*Aim of the exercise*: Which lines in the records below include the word "entreprise"? Report each of them in full.

*Records for this exercise*:
*****
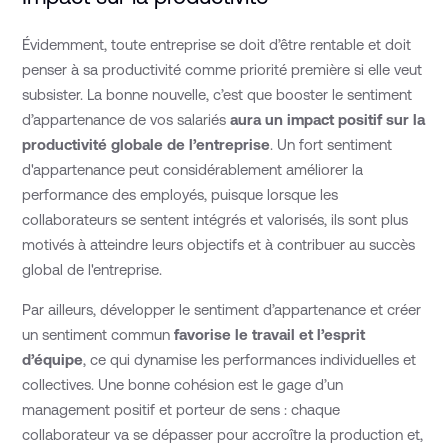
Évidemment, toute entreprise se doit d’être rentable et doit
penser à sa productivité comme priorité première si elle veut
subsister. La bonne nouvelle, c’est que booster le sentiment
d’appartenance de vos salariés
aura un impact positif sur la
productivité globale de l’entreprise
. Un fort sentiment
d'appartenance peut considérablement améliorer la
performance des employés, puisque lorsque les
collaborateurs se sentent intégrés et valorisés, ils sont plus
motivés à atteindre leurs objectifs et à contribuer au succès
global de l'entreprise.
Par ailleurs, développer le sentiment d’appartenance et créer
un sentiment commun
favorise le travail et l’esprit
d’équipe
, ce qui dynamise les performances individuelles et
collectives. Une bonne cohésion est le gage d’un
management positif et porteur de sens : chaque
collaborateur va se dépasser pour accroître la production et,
*****
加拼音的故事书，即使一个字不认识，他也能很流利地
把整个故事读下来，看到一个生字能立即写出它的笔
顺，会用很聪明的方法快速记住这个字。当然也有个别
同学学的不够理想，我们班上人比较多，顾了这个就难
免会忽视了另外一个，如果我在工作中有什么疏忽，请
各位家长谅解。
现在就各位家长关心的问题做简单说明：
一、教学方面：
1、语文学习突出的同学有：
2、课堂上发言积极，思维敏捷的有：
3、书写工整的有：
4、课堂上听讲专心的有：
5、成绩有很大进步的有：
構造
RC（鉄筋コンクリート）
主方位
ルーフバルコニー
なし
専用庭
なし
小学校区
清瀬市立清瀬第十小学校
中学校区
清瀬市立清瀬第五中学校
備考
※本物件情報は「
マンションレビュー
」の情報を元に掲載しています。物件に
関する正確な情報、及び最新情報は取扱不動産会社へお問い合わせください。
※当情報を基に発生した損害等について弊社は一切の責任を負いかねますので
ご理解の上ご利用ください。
*****
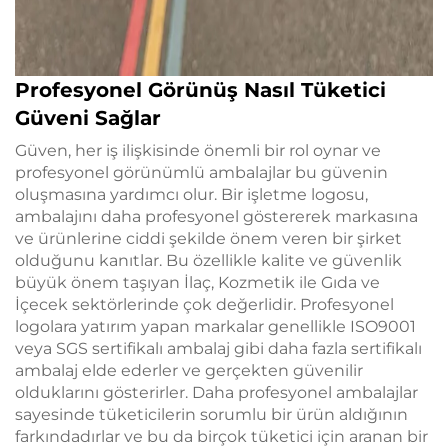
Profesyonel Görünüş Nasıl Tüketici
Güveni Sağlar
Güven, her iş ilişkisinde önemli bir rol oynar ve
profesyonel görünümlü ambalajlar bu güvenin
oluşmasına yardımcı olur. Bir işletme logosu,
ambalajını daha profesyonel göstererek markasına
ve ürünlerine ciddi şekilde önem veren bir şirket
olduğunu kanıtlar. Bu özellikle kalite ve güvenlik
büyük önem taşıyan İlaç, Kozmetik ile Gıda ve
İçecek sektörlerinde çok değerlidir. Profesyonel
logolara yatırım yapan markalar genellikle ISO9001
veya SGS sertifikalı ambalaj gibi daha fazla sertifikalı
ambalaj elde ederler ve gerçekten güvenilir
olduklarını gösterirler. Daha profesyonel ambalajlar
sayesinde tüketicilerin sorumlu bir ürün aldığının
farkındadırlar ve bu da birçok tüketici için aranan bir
*****
*Output*:
Évidemment, toute entreprise se doit d’être rentable et doit
productivité globale de l’entreprise
global de l'entreprise.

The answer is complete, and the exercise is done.